Entries provided »
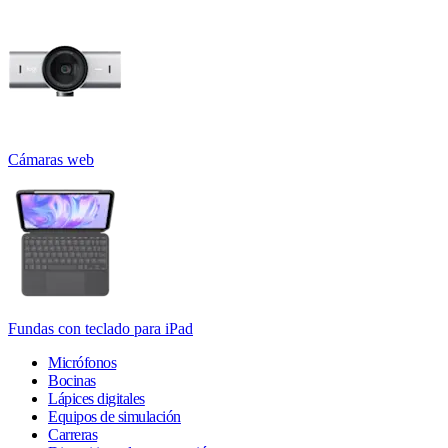
Cámaras web
Fundas con teclado para iPad
Micrófonos
Bocinas
Lápices digitales
Equipos de simulación
Carreras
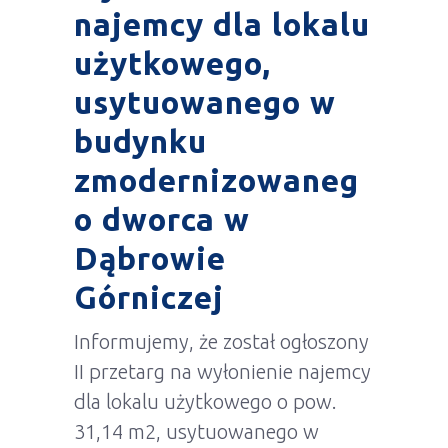
najemcy dla lokalu
użytkowego,
usytuowanego w
budynku
zmodernizowaneg
o dworca w
Dąbrowie
Górniczej
Informujemy, że został ogłoszony
II przetarg na wyłonienie najemcy
dla lokalu użytkowego o pow.
31,14 m2, usytuowanego w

Work item »
Retype all the data exactly. Omit pictures.

Response to this task »
Cámaras web
Fundas con teclado para iPad
Micrófonos
Bocinas
Lápices digitales
Equipos de simulación
Carreras
najemcy dla lokalu
użytkowego,
usytuowanego w
budynku
zmodernizowaneg
o dworca w
Dąbrowie
Górniczej
Informujemy, że został ogłoszony
II przetarg na wyłonienie najemcy
dla lokalu użytkowego o pow.
31,14 m2, usytuowanego w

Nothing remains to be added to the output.